Kosmos Wiepersdorf


Stop 3: Painter’s studio
© Dirk Bleicker

Stop 3
Painter’s studio

From a manor house to a castle: The painter Achim von Arnim-Bärwalde

Before you, diagonally to the left, is an extension of the castle measuring approximately five by eight meters, with a large window facing in your direction. In front of the window, five small sculptures known as Callot figures are arranged in a semicircle—but more on them in a moment. This north-facing castle wing has only one floor, unlike the two-story main building. However, its white rendered walls and red mansard roof echo the design of the main building.

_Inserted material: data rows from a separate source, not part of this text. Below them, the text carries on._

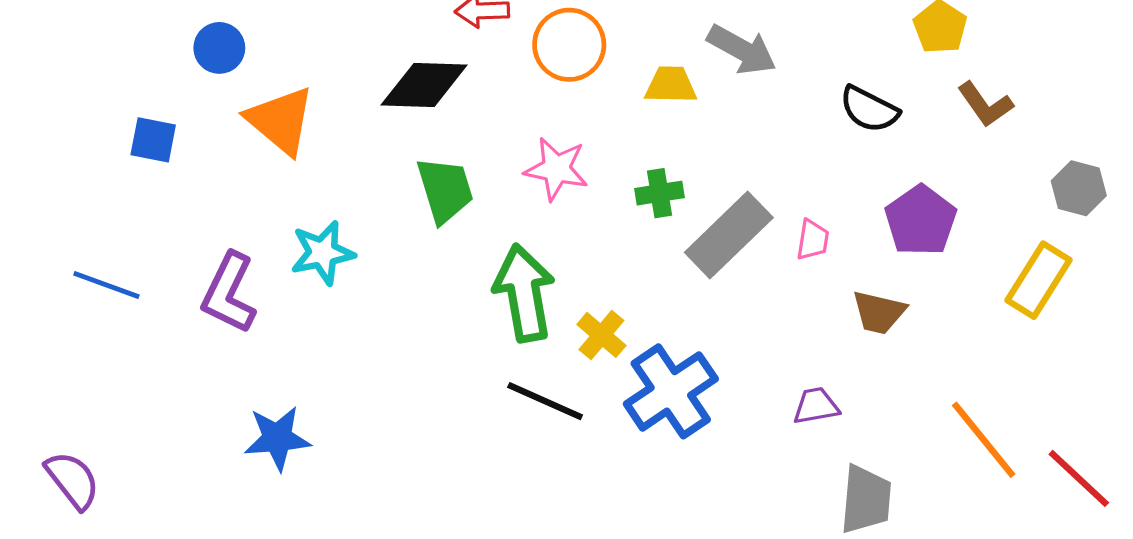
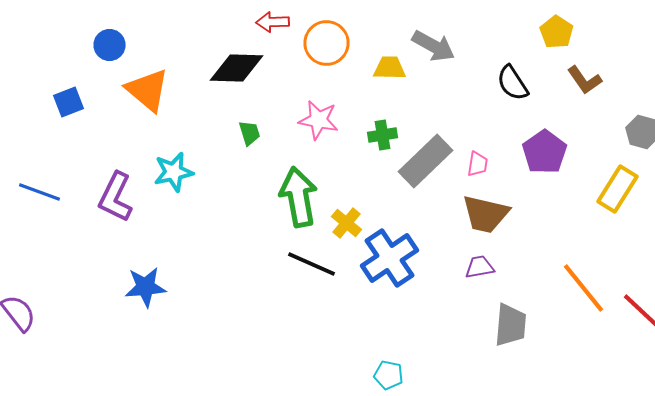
black semicircle: (869, 109) -> (512, 83), turned 30
blue square: (153, 140) -> (68, 102), turned -32
green trapezoid: (445, 190) -> (250, 133), size x0.6
brown trapezoid: (879, 312) -> (486, 214), moved, size x1.4

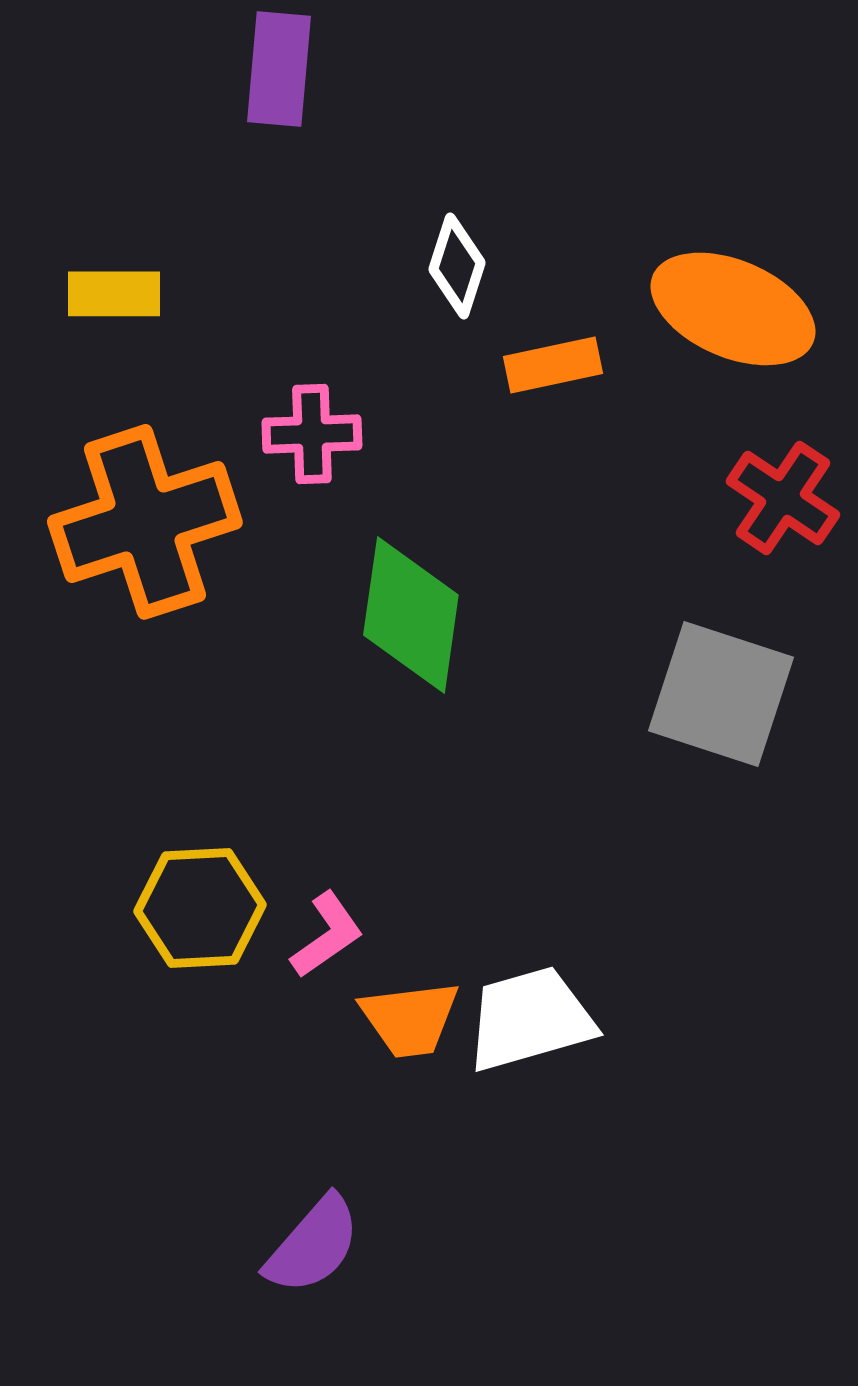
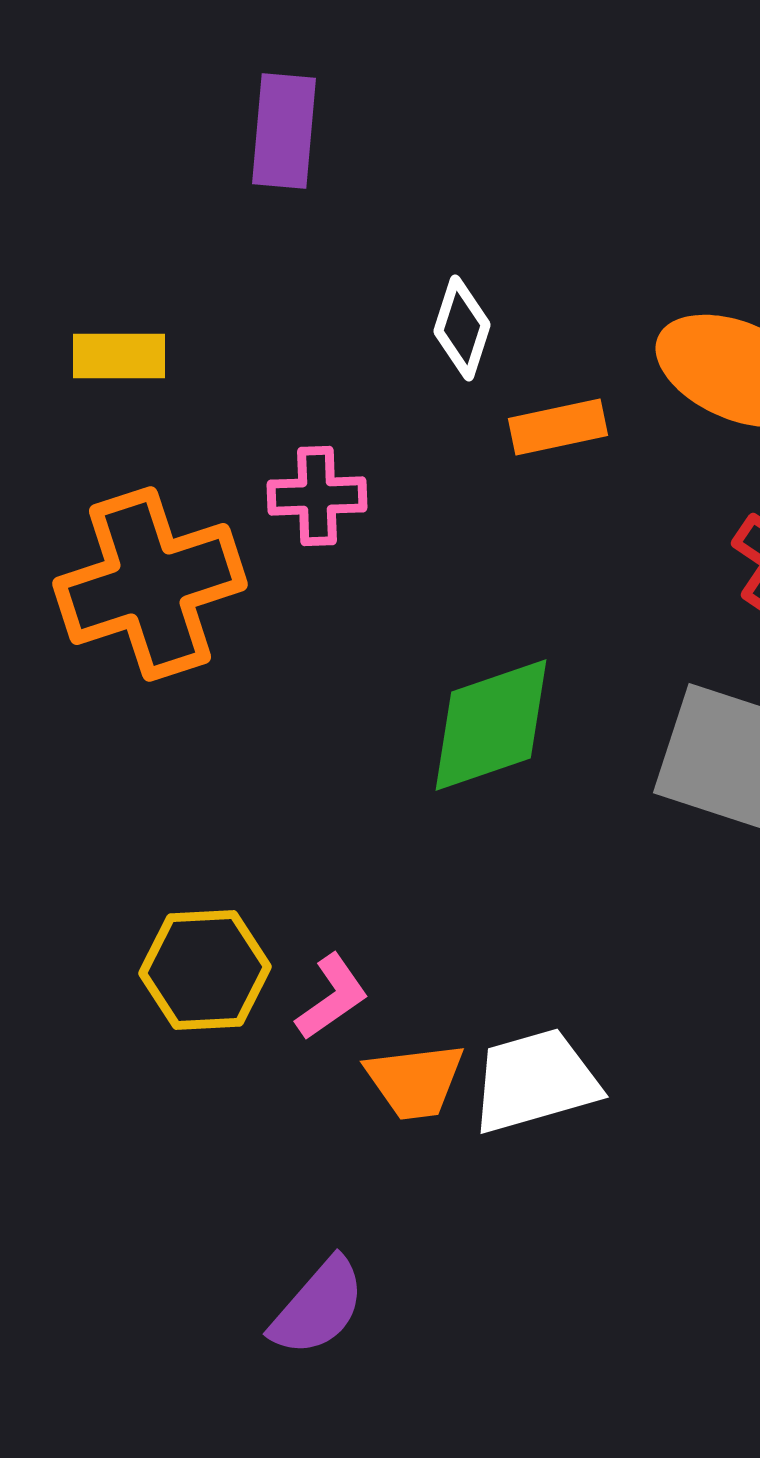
green diamond: (411, 615) -> (491, 725), moved, turned 63

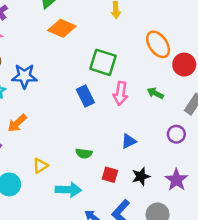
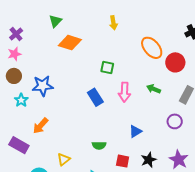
green square: (103, 62) -> (107, 68), size x0.6

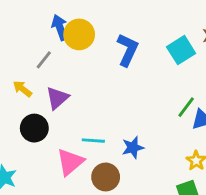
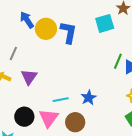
blue arrow: (60, 27) -> (27, 20), moved
yellow circle: (79, 34) -> (46, 29), moved
cyan square: (181, 50) -> (105, 23), turned 30
black circle: (34, 128) -> (24, 117), moved

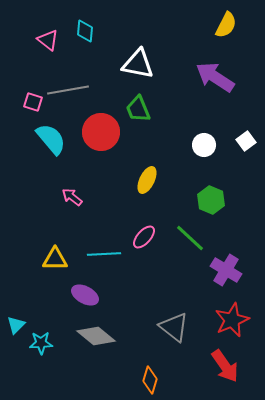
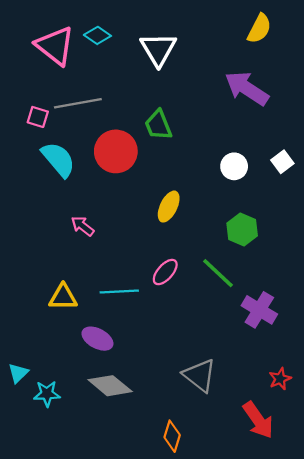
cyan diamond: (85, 31) -> (97, 35), turned -60
pink triangle: (48, 40) -> (55, 46), size x1.6
white triangle: (138, 64) -> (158, 49), moved, turned 48
red star: (232, 320) -> (280, 379), moved, size x0.6

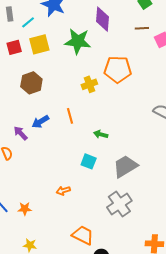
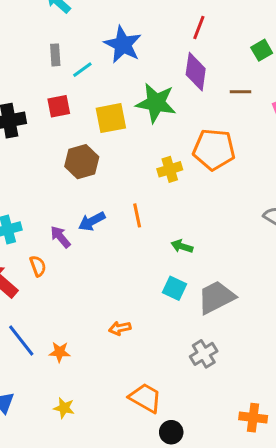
brown line: (142, 28) -> (241, 92), moved
yellow square: (39, 44) -> (111, 118), moved
cyan square: (89, 161) -> (175, 288), moved
gray cross: (119, 204) -> (204, 354), size x0.7

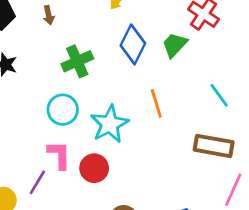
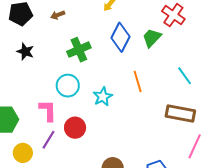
brown arrow: (49, 15) -> (58, 15), turned 80
cyan star: (110, 124) -> (103, 97), size x0.7
pink L-shape: (59, 155) -> (48, 110), moved
red circle: (94, 168) -> (75, 128), moved

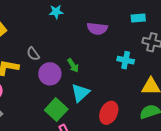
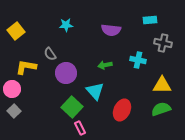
cyan star: (56, 12) -> (66, 25), moved
green arrow: (73, 65) -> (105, 65), moved, turned 112
cyan triangle: (80, 93) -> (95, 91), turned -30

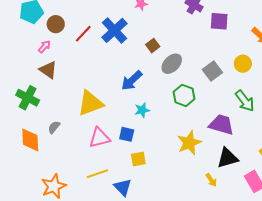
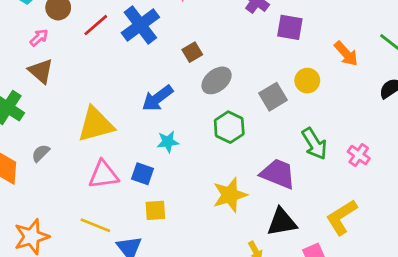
yellow circle: (243, 64) -> (307, 81), moved
yellow line: (97, 174) -> (95, 225), turned 35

Because a similar extension has been built on the other side of the main building, that is, to the south, the castle presents a symmetrical picture.

Creating the impression of a harmonious ensemble was certainly the intention of the person who commissioned the extension: Achim von Arnim-Bärwalde. The grandson of Bettina and Achim von Arnim was a painter, and the extension served as his studio. The entire building complex, which was previously a manor house that primarily catered to farming purposes in its function and appearance, owes its present palatial character to Achim von Arnim-Bärwalde.

Achim von Arnim-Bärwalde, born in 1848, initially studied law, but soon decided to pursue a career as an artist and study painting, first in Berlin and then in Munich. At the age of 28, he inherited the Bärwalde estate and moved to Wiepersdorf farm. The estate already had a simple manor house on it, which had been built in the 18th century. It belonged to the Royal Prussian Major von Einsiedel as part of the Bärwalde estate since the 1730s, before it came into the possession of the von Arnim family in 1780, namely into that of Joachim Erdmann von Arnim, Achim the writer’s father.

Joachim, however, leased out the farms and lived mostly on his properties in Zernikow, near Gerswalde and Boitzenburg, in the Uckermark region. Achim von Arnim, not only a writer but also a farmer in Wiepersdorf, added a barnyard. After Bettina and Achim’s eldest son, the artistically less ambitious Freimund von Arnim, had successfully managed the estate, the writer couple’s grandson, Achim von Arnim-Bärwalde, pushed ahead with transforming a farm house into a manor house with the appearance of a Baroque castle.

The painter’s studio is now part of the Wiepersdorf Castle Museum. The museum adheres to a concept that shows Wiepersdorf as a historical site of Romanticism, but also illuminates the history of the residence during the GDR years and reunification. In addition to exhibits on Bettina and Achim von Arnim, it also houses testimonies to GDR culture and cultural policy—as well as works by the painters Bettina Encke von Arnim and Achim von Arnim-Bärwalde. The painter had his hand in shaping almost everything that surrounds you. Achim von Arnim-Bärwalde is buried in the family cemetery next to the church.

Now to the five Callot figures that can be admired in front of the studio: they are part of the sculpture collection amassed by Achim von Arnim-Bärwalde. These figures, disparagingly also called the “baroque garden gnomes,” are mostly representations of beggars, drunkards, and musicians. They go back to the French draftsman and etcher Jacques Callot and a series of his etchings from 1616, the Varie Figure Gobbi, meaning “various hunchbacked figures.” Callot's engravings were modeled after small people suffering from skeletal deformations who were forced into the roles of court jesters at European courts.

The sculptures, created a century after Callot’s grotesque pictorial models, became popular additions to numerous Baroque gardens. They fascinated not only Achim von Armin-Bärwalde, but also, for example, E.T.A. Hoffmann, a contemporary of Achim and Bettina von Arnim and fellow Romantic writer. Based on such products of an extravagant fantasy, which set the scene for deviations from the norm, animal nature, and the dark side to the light of reason, Hoffmann even wrote a story entitled “Fantasy Pieces in Callot’s Manner.”